The NHS in England is setting up a national artificial intelligence laboratory to enhance care of patients and research.
The Health Secretary, Matt Hancock, said AI had “enormous power” to improve care, save lives and ensure doctors had more time to spend with patients.
He has announced £250m will be spent on boosting the role of AI within the health service.
However, AI will pose new challenges including protecting patient data.
What can AI do in health?
The advanced computer software is already showing its potential to revolutionise medicine in fields ranging from diagnosing patients, gleaning new insights into diseases and improving how hospitals run.
Artificial intelligences thrive when an algorithm can learn from huge amounts of data to spot patterns.
Medical imaging – where an AI can be trained on thousands of scans – has led the charge.
Clinical trials have proven AIs are as good as leading doctors at spotting lung cancer, skin cancer, and more than 50 eye conditions from scans.
This has the potential to let doctors focus on the most urgent cases and rule out those that do not need treatment.
Other tools have been developed that can predict ovarian cancer survival rates and help choose which treatment should be given.
Meanwhile, University College London has developed an AI that flags up which patients are more likely to miss an appointment and could be targeted with reminder phone calls.
However, these tools are not yet being used routinely across the NHS.
“The power of artificial intelligence to improve medicine, to save lives, to improve the way treatments are done, that power is enormous,” Mr Hancock told BBC News.
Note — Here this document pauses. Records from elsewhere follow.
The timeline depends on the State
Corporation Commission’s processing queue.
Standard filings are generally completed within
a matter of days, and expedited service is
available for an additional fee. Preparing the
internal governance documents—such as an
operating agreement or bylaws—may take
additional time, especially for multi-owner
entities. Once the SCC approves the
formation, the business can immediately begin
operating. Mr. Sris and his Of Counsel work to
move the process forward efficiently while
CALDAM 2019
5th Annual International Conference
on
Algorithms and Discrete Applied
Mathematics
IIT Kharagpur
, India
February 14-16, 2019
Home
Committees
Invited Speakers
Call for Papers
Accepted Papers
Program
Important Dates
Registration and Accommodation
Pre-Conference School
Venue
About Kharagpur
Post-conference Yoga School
“In this country, we’ve got the opportunity to be one of the leading countries in the world at using this new technology.”
Artificial intelligence also has the potential to unlock fresh insights into diseases.
It has been used to identify a new way of diagnosing atrial fibrillation, a common condition that causes the heart to beat irregularly.
“I want the NHS, through its AI lab, to actually be searching itself for new insights that are going to save lives,” said Mr Hancock.
What are the challenges?
Increasing the use of AI will also pose challenges for the health service – from training staff to enhancing cyber-security and ensuring patient confidentiality.
The Royal Free Hospital, in north London, was criticised in 2017 for sharing 1.6 million patient data records with Google’s AI division, DeepMind.
The Information Commission ruled the hospital had not done enough to safeguard patient data.
In May 2017, the NHS was hit by a large-scale cyber-attack that disrupted hospital and GP appointments.
The other challenge with an AI is it can only ever be as good as the data it learns from.
But most medical research is on people of white ancestry, meaning AI trained on such data could be less effective for people of black and minority ethnic backgrounds.
Mr Hancock said it was “incredibly important” that AI “represented society”.
Dr Nicola Strickland, president of the Royal College of Radiologists, said: “I expect radiologists to be leaders in using AI algorithms to assist them, provided they can see evidence that these AI algorithms have been developed using large enough, properly curated data and rigorously validated and tested.”